Moody's said the upgrade reflects improvement in the company's liquidity from the recent issuance of $425 million in new 12.25% senior unsecured notes. Proceeds from the notes, together with proceeds from a new revolving credit facility and term loan (both unrated and currently in syndication) should be sufficient to retire near-term debt maturities and fund increased working capital needs in 2003.

The narrowing of the notching between the senior implied rating of B2 and the B3 rated senior unsecured notes reflects the decreased probability of default following the anticipated completion of refinancing activity, and greater potential asset coverage in a going-concern scenario, Moody's said.

Completion of both planned refinancings should provide sufficient capital to retire current maturities of long term debt, including the company's existing bank facilities, which mature in August 2003. The refinancings should also provide sufficient funding to support the increased working capital needs for the company's product introduction through the mass merchant market (via Wal-Mart), which is scheduled for mid-2003, the rating agency added.
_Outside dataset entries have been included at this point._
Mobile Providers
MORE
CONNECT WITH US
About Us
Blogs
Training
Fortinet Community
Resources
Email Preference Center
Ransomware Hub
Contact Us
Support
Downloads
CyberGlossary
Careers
Levi's ratings continue to reflect a weak level of free cash flow (cash from operations less capital spending) in relation to total debt, Moody's said, adding that it believes that the company's ratio of free cash flow to debt will not exceed 10% for the foreseeable future, and will be substantially lower over the near term. Further debt reduction is likely to be difficult until 2005.

The ratings also reflect the intense competitive pressures that continue to exist in Levi's core business, and heightened operational and market risk related to the new mass merchant initiative. Although the company's recent results show at least a temporary pause in the long-term downward trend in its sales and volumes, there is no assurance of long term stability, or that volume in the core business will improve going forward, or remain at current levels.
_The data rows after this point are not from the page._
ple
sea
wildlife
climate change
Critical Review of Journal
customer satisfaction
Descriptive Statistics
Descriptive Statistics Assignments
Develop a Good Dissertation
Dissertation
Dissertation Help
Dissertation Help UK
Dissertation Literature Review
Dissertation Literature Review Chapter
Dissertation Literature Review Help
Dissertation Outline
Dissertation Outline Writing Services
Moody's cuts Brown Jordan, on review

Moody's Investors Service downgraded Brown Jordan International, Inc. (formerly Winsloew Furniture, Inc.) and put it on review for further possible downgrade. Ratings lowered include Brown Jordan's $60 million senior secured revolving credit facility due 2006 and $165 million senior secured term loan due 2006, cut to B1 from Ba3, and $105 million senior subordinated notes due 2007, cut to B3 from B2.
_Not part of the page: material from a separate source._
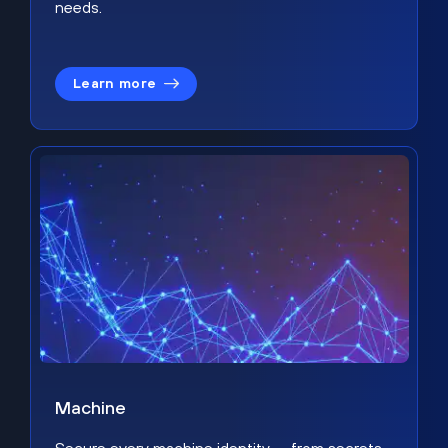
needs.
Learn more
Machine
Moody's said the downgrade reflects Brown Jordan's diminished operating performance levels and constrained liquidity profile (with respect to covenant proximity) since the May 2001 acquisition of BJI, as well as its ongoing exposure to weak demand in its key operating segments.

Moody's review will focus on Brown Jordan's ability to manage through a difficult near-term operating environment, particularly with respect to available liquidity sources and the ability to manage working capital levels. Moody's will also assess actions that management is taking to improve sustainable long-term sales, profitability and cash flow generation.

Although the company generates enough cash for its mandatory term loan and interest payments, further deterioration could constrain debt repayment capacity and financial flexibility beyond levels appropriate for the B1 rating category, Moody's said. The company's performance in recent quarters has been negatively impacted by margin pressures, particularly with an increasing proportion of sales to mass merchandisers versus dealers, significant sales declines in contract furniture (hospitality), and customer losses in the RTA business.

Brown Jordan's proximity to covenant levels (maximum leverage of 5.65x for the fiscal year ending 2002) could restrict borrowing capacity going forward. Finally, Moody's noted that capital expenditures are currently running below depreciation and historical levels, which could lead to a less efficient production platform if not addressed over time. Debt to EBITA for the 12 months ended September 2002 was near 5.7x compared to the May 2001 pro forma estimate of 4.3x.